On July 3rd we received the responses to the Court’s questions, and to the surprise of no one it was short and sweet from Silver Point and Pimco – basically saying, “We still think what’s contemplated here is equitable relief all the way down, so if equitable relief is pursued then, sure, like, it should be fair to us too. But, at the same time, we don’t think equitable relief is permitted here because of the legal relief (money damages) that’s available – so, we’ll stay mum and reserve our right to appeal. Thx.” (Here's the response from the Non-Participating Noteholders, agreeing with Judge Isgur's views, of course.)

Incora’s Oral Ruling: Fanciful Fairness

Judge Isgur, perhaps chided by the lack of reception to his retrospective capital structure rejiggering or perhaps wanting to keep everyone on their toes, dropped a somewhat ambiguous oral ruling on July 10th – which will be superseded by a written opinion sometime in the (near) future – that wasn’t, at least in full, consistent with his musing from June 26th.

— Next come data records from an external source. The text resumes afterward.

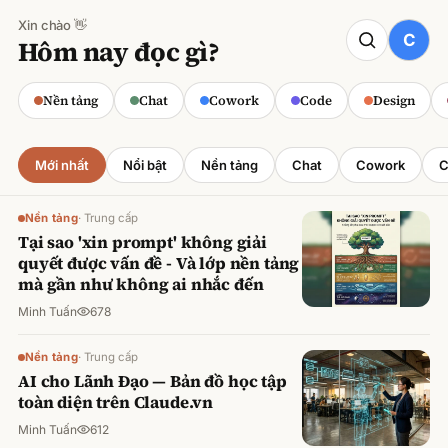
Xin chào 👋
CODE
Hôm nay đọc gì?
Claude cho Sales: Dự báo doanh số
chính xác
Nền tảng
Chat
Cowork
Code
Design
Minh Tuấn
·
800
lượt xem
Mới nhất
Nổi bật
Nền tảng
Chat
Cowork
C
Nền tảng
·
Trung cấp
Tại sao 'xin prompt' không giải
quyết được vấn đề - Và lớp nền tảng
mà gần như không ai nhắc đến
Minh Tuấn
678
Nền tảng
·
Trung cấp
AI cho Lãnh Đạo — Bản đồ học tập
toàn diện trên Claude.vn
Minh Tuấn
612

The three principle rulings are as follows. First, the “rights, liens, and interests” to the benefit of the 2026 Notes as they were on the day prior to the uptier exist now (in other words, the liens were not stripped). Second, the selection of the 2027 Notes that were allowed to participate in the 1.25L uptier was impermissible (in other words, Platinum erred, as most thought was liable to be the outcome here). Third, there’s no relief for the 2024 Notes (in other words, since Silver Point and Pimco did have a supermajority in the 2024s, their liens could be stripped).

Judge Isgur then went into a rather long digression on the growth of the leveraged loan market – even though we’re talking about bonds here – before then providing a basic rundown on uptiers.

However, Judge Isgur made sure to emphasize in this preamble that this decision has nothing to say on uptiers more generally – it has to do, as I said before, with the way in which Silver Point and Pimco created the conditions to effectuate the uptier. “This case, or I should say, maybe more importantly this decision does not challenge the legality of uptiering transactions. And for good reason, parties are free to contract and take risks within their contracts.”

After this began the history of how Incora’s transaction came to be – almost all of which was covered in my prior Incora posts. However, there are a few things to note...

First, as is typical, the transaction that was consummated on March 28th began being contemplated far earlier – with Silver Point, which had been a large holder for some time, beginning to seriously think about a non-pro rata uptier in Q3 of 2023, and with their intention always being that they’d cobble together some group that would hold a supermajority (66.67%) of both the 2024 Notes and the 2026 Notes.

In other words, there was never an intention that the transaction would require having to go through the additional step of first manufacturing a supermajority in either the 24s or the 26s – it was always presumed that participants in the transaction would “organically” hold the requisite majorities to strip the liens of the 2024 and 2026 Notes and then vault themselves up into higher priority.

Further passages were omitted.